I see two easy ways to make your code run:

  1. do_one does not need access to self, so make it a function instead of a method. This way the returned futures will be valid for 'static, because they take full ownership of every argument.
  2. don't use tokio::spawn you are in the context of tokio anyway, so you can just call f.await, instead of tokio::spawn(f).await

First solution:

use futures::StreamExt;

pub struct Exec;

impl Exec {
    pub async fn do_one(i: i32) -> i32 {
        i * i
    }

    pub async fn do_all(&self) {
        let mut futures = Vec::new();
        
        for i in 0..100 {
            futures.push(Self::do_one(i));
        }
        
        futures::stream::iter(futures).for_each_concurrent(Some(4), |f| async move {
            println!("{}", tokio::spawn(f).await.unwrap());
        }).await;
    }
    
}

#[tokio::main]
async fn main() {
    let exec = Exec{};
    
    exec.do_all().await;
}

Playground.

Second solution:

use futures::StreamExt;

pub struct Exec;

impl Exec {
    pub async fn do_one(&self, i: i32) -> i32 {
        i * i
    }

    pub async fn do_all(&self) {
        let mut futures = Vec::new();
        
        for i in 0..100 {
            futures.push(self.do_one(i));
        }
        
        futures::stream::iter(futures).for_each_concurrent(Some(4), |f| async move {
            println!("{}", f.await);
        }).await;
    }
    
}

#[tokio::main]
async fn main() {
    let exec = Exec{};
    
    exec.do_all().await;
}

Playground.

2 Likes

Every Future from async fn holds all of function's arguments, because the async functions do not run when you call them. They only copy arguments to a Future struct, and wait until they're polled.

Because you have &self in async fn, the temporary loan of self becomes part of its Future, and this Future<'self> is itself temporary and valid only inside the function that called it.

However, spawn requires futures to be completely standalone, independent, and not borrow anything temporary. spawn() by design forbids async fn(&self).

You should probably avoid calling spawn. You don't need it. Futures inside the stream will be polled anyway. Just use f.await.

If you want to spawn anyway, then you must not use &self or any borrowed arguments in the async function.

3 Likes

Thanks for your response indeed it is more clear I was just wondering if there was a way to use lifetimes to make it clear that in this case the futures will never outlive the function but I guess with thread / tasks that's not possible ?

Also maybe I was not clear when describing the issue or am also wrong here. I spawn a task because I want the futures to run in parallel (in their own thread) but only 4 at a time at most.
I belive that just using for_each_concurrent will still use polling right ?

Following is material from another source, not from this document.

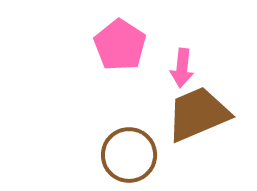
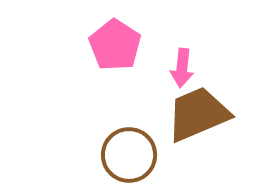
pink pentagon: moved 5 px left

Thanks you for your response. I didn't mention it but I also tried to make a clone of the struct and calling the function from the clone but I also couldn't make it work. I assume with your response this will also not work because no matter what the function always borrows self ?

Having it as a static function that take ownership of the copied self should work then.

Regarding the use of spawn as I said to jofas I want the futures to run in parallel while limitting the parallelism. Something like a thread pool.

Yes, correct, that is not possible. If you look at the signature of tokio::spawn, you see that the future you pass as arguement needs to implment Future + Send + 'static. The + 'static requires your future to not contain any references that do not satisfy the 'static lifetime. See here: Static - Rust By Example. Your futures do not, because they contain a reference to self, which only lives for an unspecified lifetime 'a, so your futures implement Future + Send + 'a.

Yes, that'd work. If your type is hard to copy you could wrap it in an Arc pointer as well. Arc is sendable and cheap to clone.

1 Like

Cloning &self gives you &self again (references are Copy and trivially cloneable without changes).

Cloning for &str -> String is a special case. When you have types with nested references like a Future, then you get the same type back.

You'd have to use self: Arc<Self> instead of &self. There's also another workaround:

fn not_async(&self, i: i32) -> impl Future<Output=i32> {
   async move { i * i }
}

This makes a Future from the async {} block, and if the block doesn't use &self, then it won't borrow it.